My memory of the base game from 2018 was pretty hazy, So I decided to start from scratch. Hello Games have added so much content this can initially be overwhelming, but the good news is the order in which you do things does not matter. If you accidentally flew halfway across the galaxy away from a quest? That's fine, just restart it locally. The difficulty systems can be tweaked to your desire, turning a radioactive rainstorm from a life threatening event to a sulphur tinted filter effect you can choose to ignore. I set about exploring and trading straight away, building a polar base, starting to farm materials, pushing on to the centre of the galaxy.
For me, acquiring new ships was a major driver to progress in the game. I needed lots of money so that if I saw a unique ship, I could purchase it from the owner. I hunted for salvaged ships, repairing them and then trading them in. Then I realised you could fabricate a ship, and started salving and trading for parts. The multiplayer aspect is constant but not distracting. I never ended up fighting any other players in my time, although I mostly had my settings set to forbid PVP. Hanging out at the nexus, some kind internet stranger gifted me the parts for the iron vulture hauler, which was only available as a reward for an expedition I had not done. Other players were always willing to wave hello, or at the least just ignore you, which was fine by me.
The expedition system was a revelation as well. By my count Hello games released five expeditions in 2024, on top of the 11 existing ones. A timed event that sees you start over from scratch with a vastly accelerated levelling arc, they introduced new mechanics and were really enjoyable. You have a checklist of tasks, a time to finish them, and rewards at each stage. At the end of the expedition you transfer back to your main save, laden down with rewards, including bringing back a ship and a weapon from the investigation. The ships were often unique rewards that you could not get anywhere else. The new mechanics introduced, such as the fishing in the Aquarius expedition, also transfer back into the main game. Hello games are keeping a steady drip of interesting content that will keep players coming back.

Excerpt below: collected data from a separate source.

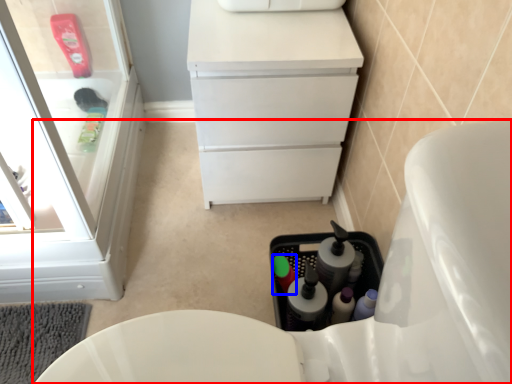 Question: Which of the following is the closest to the observer, toilet (highlighted by a red box) or bottle (highlighted by a blue box)?

Choices:
 (A) toilet
 (B) bottle

Answer: (A) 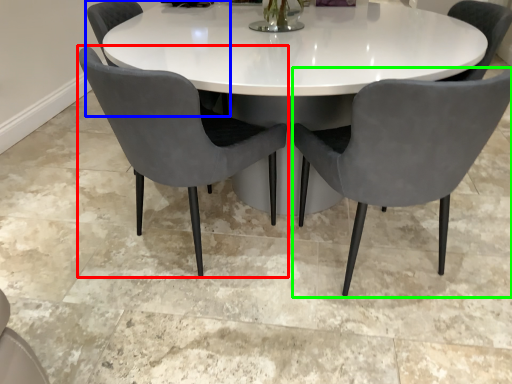 Question: Estimate the real-world distances between objects in this image. Which object is farther from chair (highlighted by a red box), chair (highlighted by a blue box) or chair (highlighted by a green box)?

Choices:
 (A) chair
 (B) chair

Answer: (A) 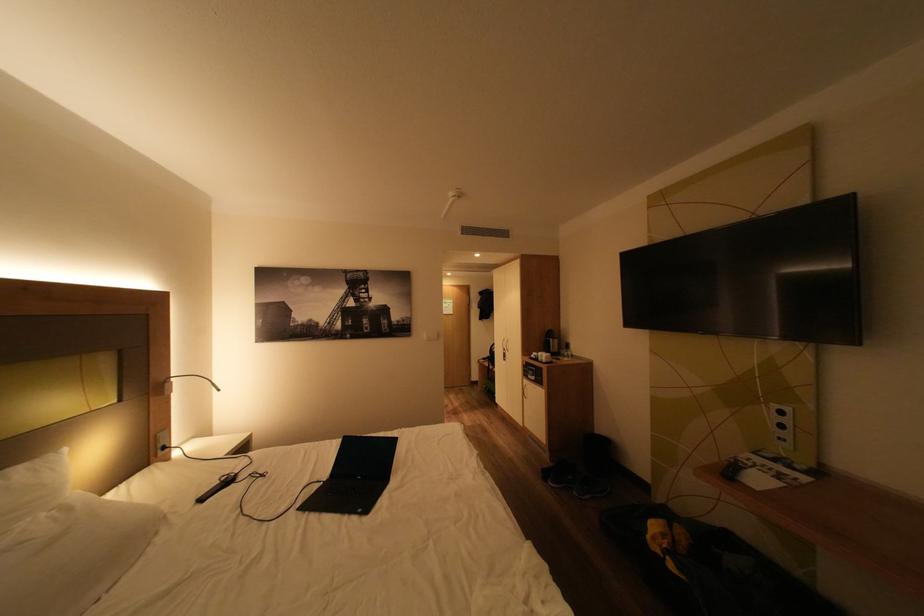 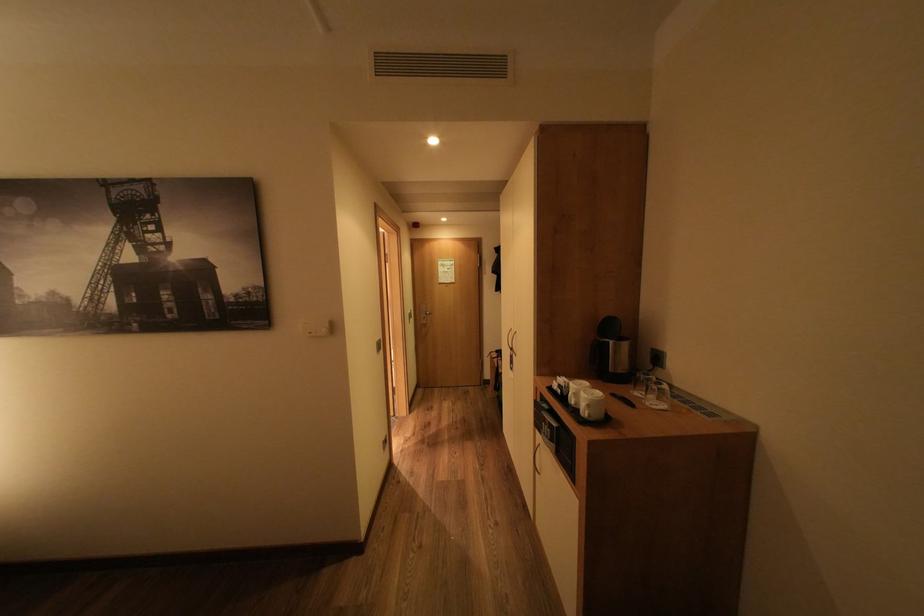 The point at (502, 368) is marked in the first image. Where is the corresponding point in the second image?

(511, 371) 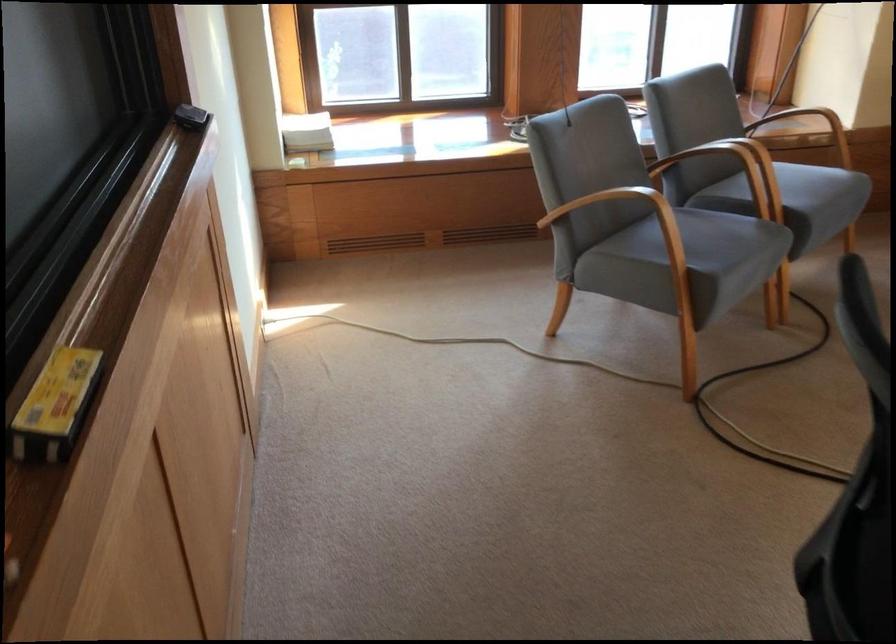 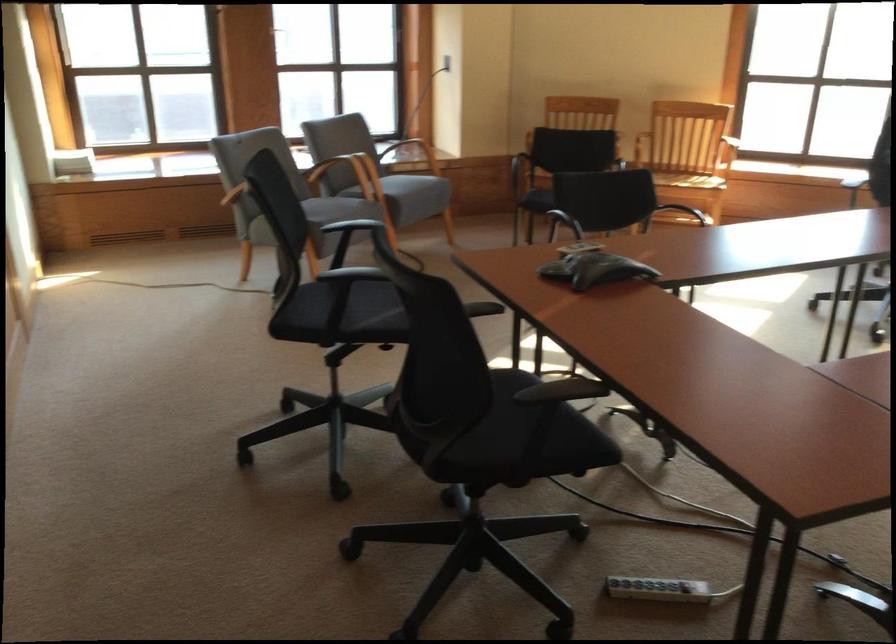 Where in the second image is the point corresponding to point (691, 167) from the first image?

(342, 172) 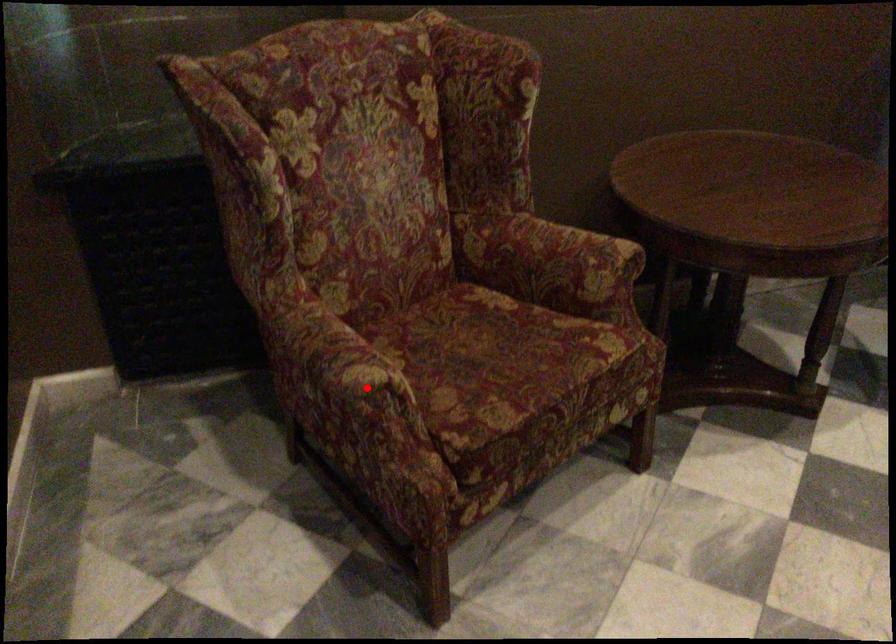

The timed nature of the expeditions, and a need to travel, led me to an unusual situation - opting to play the game streaming over GeForce now. I was pleasantly surprised at how well this worked, although its worth noting the combat in NMS is simplistic and no element of twitch control is required. I found I was able to settle down with a laptop and complete all of the things I needed to do to finish the current expedition. I have no plans to keep streaming through GeForce Now, but as a stop gap solution for a game where input latency is not a big deal, it is a perfectly acceptable solution. Overall, I immensely enjoyed my time with NMS, playing hours of King Tubby and Scientist on Spotify, and pootling round the universe mining, trading and exploring. If you haven't played it, its well worth a look.
Dwarf fortress with DF hack
I started playing Dwarf Fortress soon after the steam release, and it keeps dragging me back in as new dwarven engineering projects beckon, or because I see someone else's cool fortress on reddit. Adding DF hack has led to huge quality of life improvements, with tools like GUI-Design allowing me to easily draw circles, and AutoButcher meaning I no longer need to manually manage the levels of farm animals (why does our farm suddenly have hundreds of donkeys? Oh, right). Along the way I have been hauling magma in iron minecarts to make magma forges, undertaking a breeding program for giant grizzly war bears, and building a multi level open air temple complex in the cavern layer. No other game I know can make 3 hours go by in the blink of an eye. Dwarf Fortress is still good.
A footnote, and some more notes
I try to publish this blog in the first half of the following year, but it looks like we are slipping to August this year - it’s been a busy one. My gaming habits are leading me to play less and less new games, so these will probably become shorter, and perhaps gravitate to other things like books and music (or whatever else I am interested in at the time). So in that spirit, here is what I read in 2024:
Red seas under red skies by Scott Lynch
Second book in the Gentlemen Bastards series, follow up to The Lies of Locke Lamora. Think Oliver Twist meets Oceans Eleven in a more serious fantasy world like Discworld. While book one is city bound, this one sees the characters embark on a nautical, practical escapade. Grim and dark in parts, it kept me engaged.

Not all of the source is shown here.